Improving healing of chronic wounds. Chronic skin wounds, especially in people suffering from conditions such as diabetes and obesity, are a significant health and economic problem in the U.S. and worldwide. Healing requires recruitment of new skin fibroblasts into the wound region, which is directed by a protein called platelet-derived growth factor (PDGF). Although much is known about the signals that activate PDGF, little is known about how different concentrations of PDGF are distributed throughout the wound site and how this orchestrates the movement of fibroblasts into the wound to promote healing. NIBIB-funded scientists are developing a computer model that incorporates a wealth of experimental data about the signals that activate PDGF.  The model will be used to understand and predict the key triggers of the healing process at multiple levels, including self-assembly of contractile proteins, cell migration, and cell to cell interactions to form new tissue. The model will be used to identify, test and refine wound-healing approaches for patients with persistent chronic wounds.

Reducing osteoarthritis following knee surgery. Anterior cruciate ligament (ACL) tears are a common knee injury. ACL reconstructive surgeries are often successful at improving joint stability, but patients have a high risk for developing early onset osteoarthritis (OA). Researchers are working to understand why OA develops in these patients, and the best treatment strategy to lower the risk. They are creating a new multi-scale computational model to examine the mechanics of walking in terms of muscle, bone, and soft tissues. The model will be used to test key surgical variables affecting cartilage stresses after ACL reconstruction that are believed to increase osteoarthritic changes to the joint, which include graft stiffness, and the angle of ACL attachment to the bones. The model will then examine the influence of surgical procedures on knee mechanics using MRI. The studies aim to identify clinical and surgical protocols that can best reduce the risk for early onset OA following ligament injury and surgical repair.
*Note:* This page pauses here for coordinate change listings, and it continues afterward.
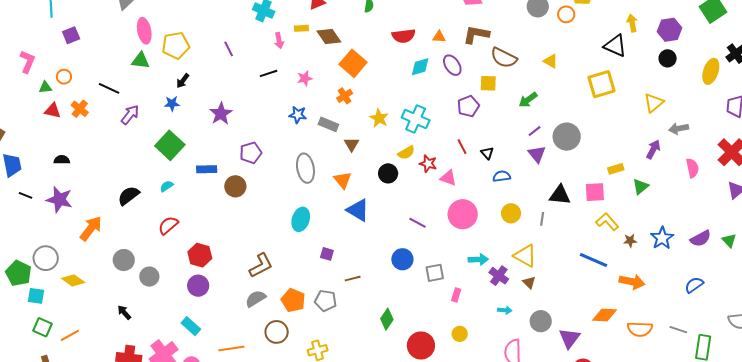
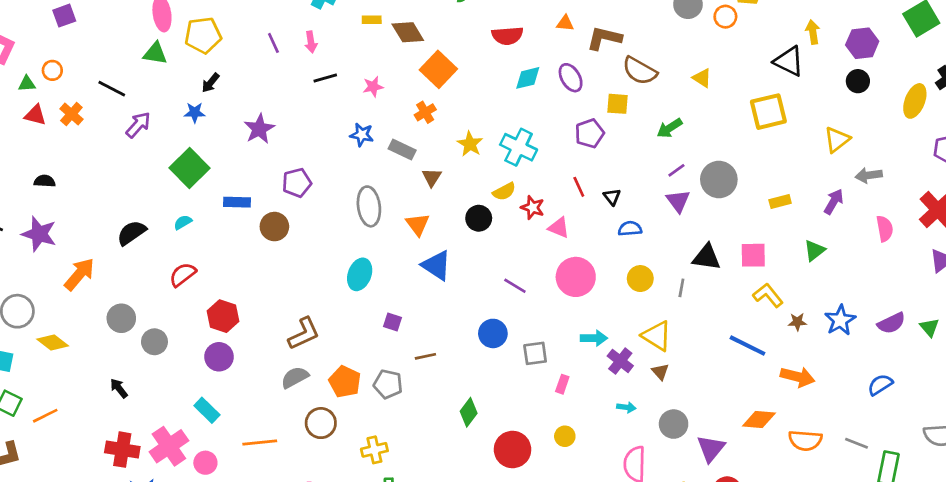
orange triangle: (439, 37) -> (565, 23), moved
pink arrow: (279, 41) -> (311, 42), moved
yellow rectangle: (616, 169) -> (780, 202), moved

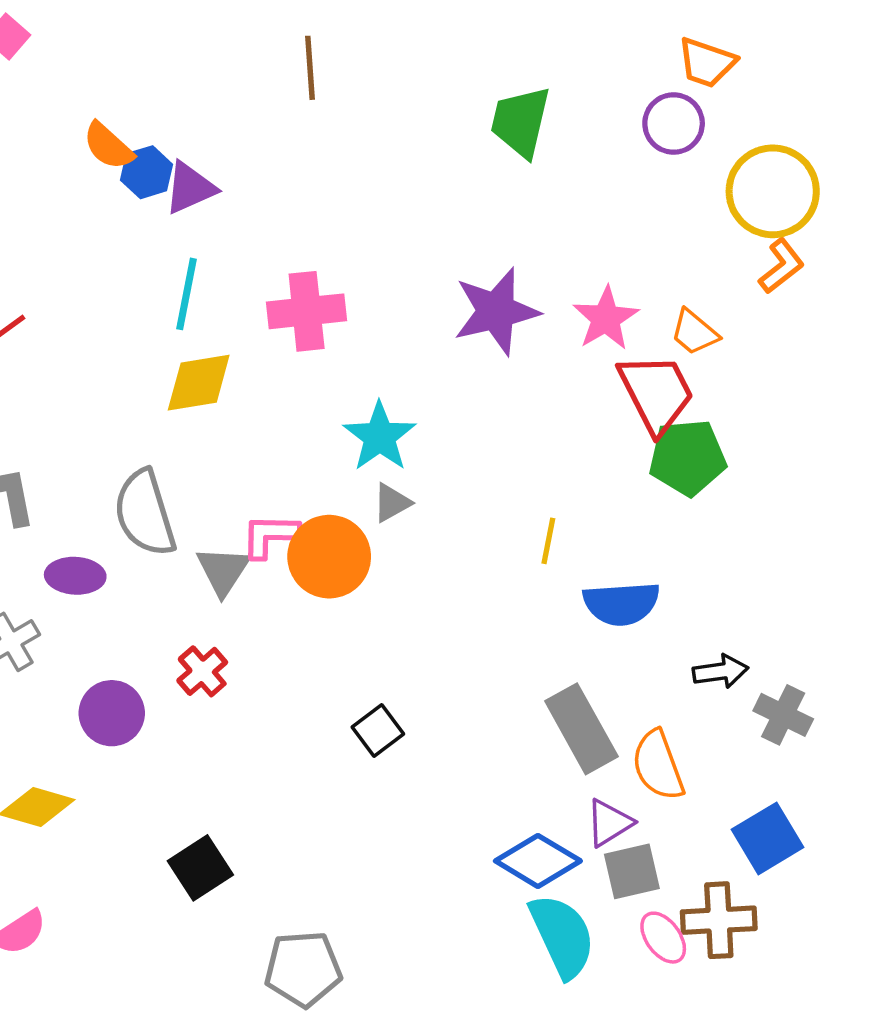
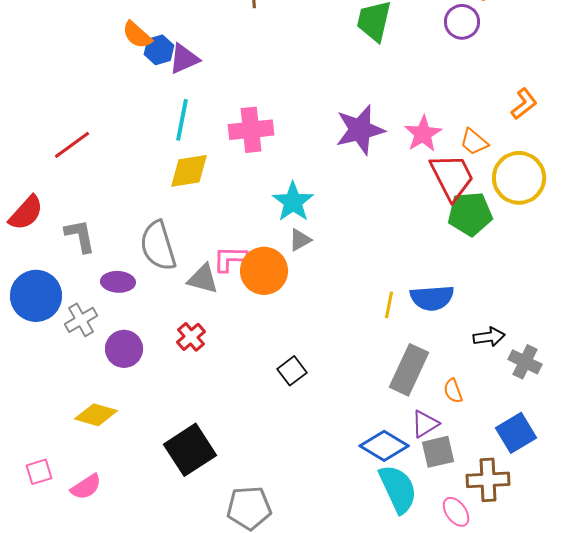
yellow circle: (773, 191) -> (519, 178), moved
yellow line: (548, 541) -> (389, 305), moved
gray triangle: (223, 571) -> (203, 279), turned -48
purple circle: (112, 713) -> (124, 349), moved
gray rectangle: (581, 729) -> (409, 370), turned 54
orange semicircle: (658, 765) -> (453, 391), size x0.6
black square: (200, 868) -> (190, 450), size x1.4
pink ellipse: (663, 938) -> (456, 512), moved

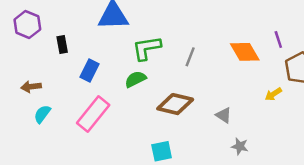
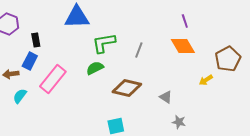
purple line: (278, 39) -> (185, 21), moved
blue rectangle: (89, 70) -> (30, 61), moved
pink rectangle: (93, 114) -> (53, 79), moved

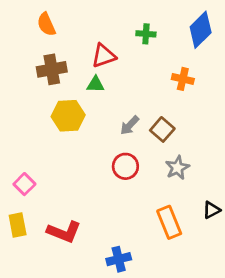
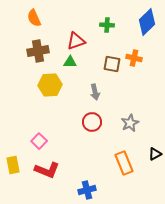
gray arrow: (130, 125) -> (95, 92), turned -56
brown square: (162, 129) -> (112, 64), moved, turned -30
pink square: (24, 184) -> (39, 141), moved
This is a computational model of stresses in tissue due to physical and chemical properties. The source is Jay Humphrey of Yale University

This model predicts changes in stress within a tissue in response to changes in physical and chemical properties. Source: Jay Humphrey, Yale University

Multiscale modeling of microbial biofilms for improved treatment of antibiotic resistant infections. The majority of naturally occurring bacteria grow as biofilms -- large numbers of bacteria that self-organize into three-dimensional structures -- which often renders them resistant to antibiotic treatments.  Although they represent the vast majority of microbial life on the planet, the basic structural and biochemical characteristics of biofilms are still poorly understood. Scientists are combining computational and experimental tools to address the challenge of characterizing, predicting, and treating these complex systems. The goal is to develop an experimentally driven computer model that generates accurate predictions of biofilm behavior. The predictions will be used to develop novel ways for treating resistant biofilms found on the surfaces of implanted medical devices, such as urinary and venous catheters, breast implants, and pacemakers. 


The NIBIB supports the Interagency Modeling and Analysis Group (IMAG) which coordinates the Multiscale Modeling (MSM) Consortium of investigators who develop multiscale models to solve various biomedical, biological and behavioral research questions.